Proponents of extra protection for first responders say cases of harassment and violence against police officers have increased across the country over the past year.
The heads of the Nassau Police Charity Association, the Supervisors’ Association and the Correctional Officers Charity Association spoke out in favor of the legislation at the legislative session.
In her vetoed message on Tuesday, Curran said the “sobering advice” from James’ office was showing the law, “although it is well-intentioned, it leaves open the possibility that there is the right of citizens to peacefully assemble and express their views free to express would affect “.
Chris Boyle, a Republican spokesman, said in a statement: “The legislative majority stands firmly behind the prosecution and will continue to do everything possible to deter violence against them, deter attacks, threats and harassment against police officers and other first responders. The majority of legislators are currently discussing the next steps. “
Nassau PBA President James McDermott said he was “disappointed” with Curran’s veto. “In recent years, there has been a significant increase in incidents of first responders being threatened and harassed, and the county board has allied itself against lawmakers, police officers and others who put their jobs at risk,” said McDermott.

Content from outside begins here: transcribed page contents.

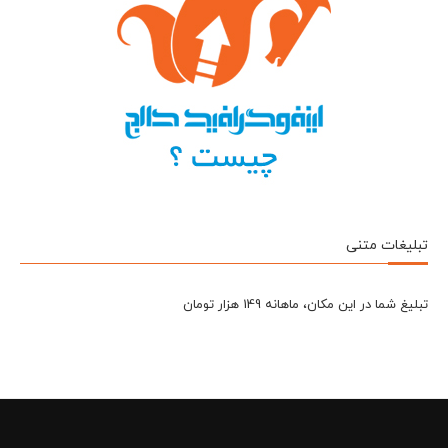
تبلیغات متنی
تبلیغ شما در این مکان، ماهانه 149 هزار تومان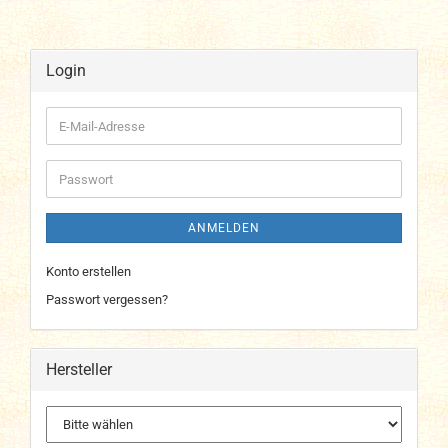
Login
E-
Mail-
Adresse
Passwort
ANMELDEN
Konto erstellen
Passwort vergessen?
Hersteller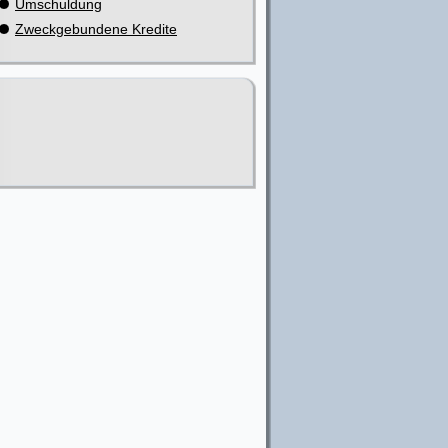
Umschuldung
Zweckgebundene Kredite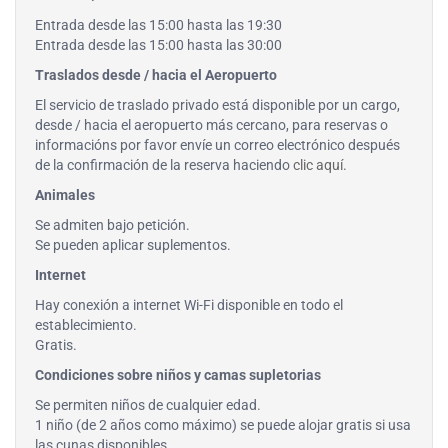
Entrada desde las 15:00 hasta las 19:30
Entrada desde las 15:00 hasta las 30:00
Traslados desde / hacia el Aeropuerto
El servicio de traslado privado está disponible por un cargo,
desde / hacia el aeropuerto más cercano, para reservas o
informacións por favor envíe un correo electrónico después
de la confirmación de la reserva haciendo
clic aquí
.
Animales
Se admiten bajo petición.
Se pueden aplicar suplementos.
Internet
Hay conexión a internet Wi-Fi disponible en todo el
establecimiento.
Gratis.
Condiciones sobre niños y camas supletorias
Se permiten niños de cualquier edad.
1 niño (de 2 años como máximo) se puede alojar gratis si usa
las cunas disponibles.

A lifting of Curran’s veto appears unlikely.
A 13-vote super majority would be required to overwrite. The bill passed the state parliament, which the Republicans control with a majority of 11 to 8, with 12 to 6 votes, with Legis. C. William Gaylor III (R-Lynbrook) is missing.
Two MPs from the Democratic Group voted in favor of the bill. One of them, Legis. Joshua Lafazan, an independent Woodbury MP who sits with the Democrats, said he would not support lifting the veto.

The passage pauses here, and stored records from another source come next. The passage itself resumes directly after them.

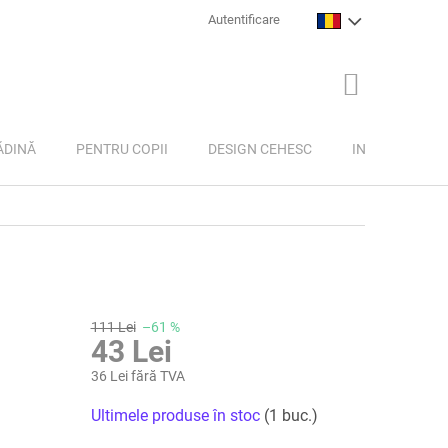
Autentificare
COŞ
DE
CUMPĂRĂTU
ĂDINĂ
PENTRU COPII
DESIGN CEHESC
INSPIRAȚIE
111 Lei
–61 %
43 Lei
36 Lei fără TVA
Evaluare
Ultimele produse în stoc
(1 buc.)
preţ: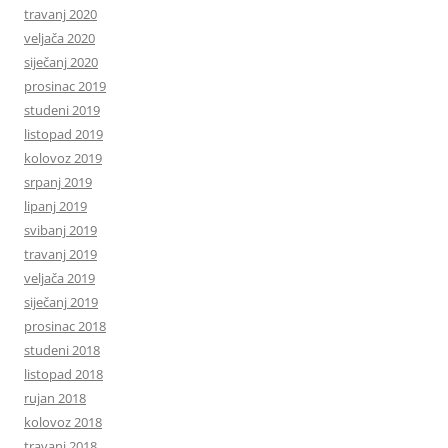
travanj 2020
veljača 2020
siječanj 2020
prosinac 2019
studeni 2019
listopad 2019
kolovoz 2019
srpanj 2019
lipanj 2019
svibanj 2019
travanj 2019
veljača 2019
siječanj 2019
prosinac 2018
studeni 2018
listopad 2018
rujan 2018
kolovoz 2018
travanj 2018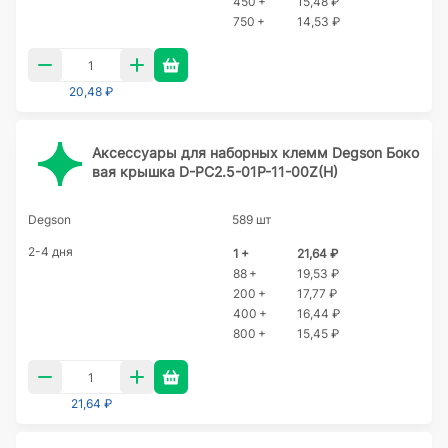
450 +
15,48 ₽
750 +
14,53 ₽
20,48 ₽
Аксессуары для наборных клемм Degson Боко
вая крышка D-PC2.5-01P-11-00Z(H)
Degson
589 шт
2-4 дня
1 +
21,64 ₽
88 +
19,53 ₽
200 +
17,77 ₽
400 +
16,44 ₽
800 +
15,45 ₽
21,64 ₽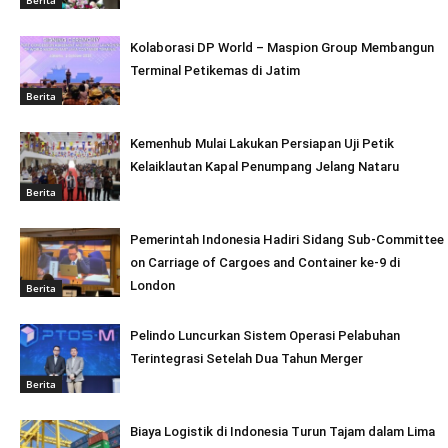
Kolaborasi DP World – Maspion Group Membangun
Terminal Petikemas di Jatim
Berita
Kemenhub Mulai Lakukan Persiapan Uji Petik
Kelaiklautan Kapal Penumpang Jelang Nataru
Berita
Pemerintah Indonesia Hadiri Sidang Sub-Committee
on Carriage of Cargoes and Container ke-9 di
London
Berita
Pelindo Luncurkan Sistem Operasi Pelabuhan
Terintegrasi Setelah Dua Tahun Merger
Berita
Biaya Logistik di Indonesia Turun Tajam dalam Lima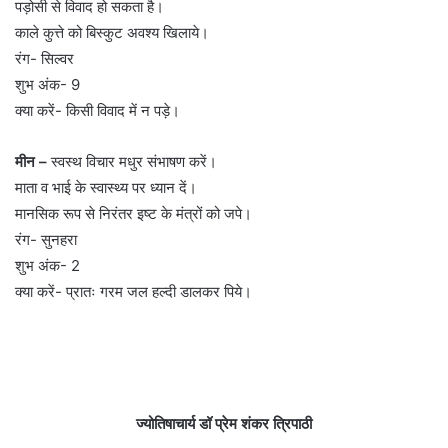
पड़ोसी से विवाद हो सकता है।
काले कुत्ते को बिस्कुट अवश्य खिलाये।
रंग- सिल्वर
शुभ अंक- 9
क्या करें- किसी विवाद में न पड़े।
मीन –
स्वस्थ विचार मधुर संभाषण करें।
माता व भाई के स्वास्थ्य पर ध्यान दें।
मानसिक रूप से निरंतर इष्ट के मंत्रों को जपे।
रंग- सुनहरा
शुभ अंक- 2
क्या करें- प्रातः गरम जल हल्दी डालकर पिये।
ज्योतिषाचार्य डॉ प्रेम शंकर त्रिपाठी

“The intent of this law has always been to protect the first responders who are protecting us here in Nassau,” said Lafazan. “As a lawmaker, of course, I respect the opinion of NY Attorney General Tish James. Therefore, I respect the county executive’s decision to veto this bill in accordance with AG guidelines and will not vote to override County Executive Curran.”
The district’s human rights law applies to people who have been discriminated against on the basis of their religion, race, gender, disability, sexual orientation, national origin or their marital status.
In 2019, lawmakers extended protection against discrimination in the areas of housing, employment and public accommodation to veterans and first aiders.
Under the proposed law, the penalty for discriminating against first responders would be up to $ 25,000 per violation – five times more than people can charge under applicable human rights law – or up to $ 50,000 for violations “in the process of participating in a riot ”. “
Curran and all Nassau Counties are up for re-election this fall.
Republican Bruce Blakeman, a member of Hempstead City Council, challenges Curran as the county council.
Scott Eidler reports on Nassau County’s government and politics for Newsday. Scott has been with Newsday since 2012 and has previously provided local government and education.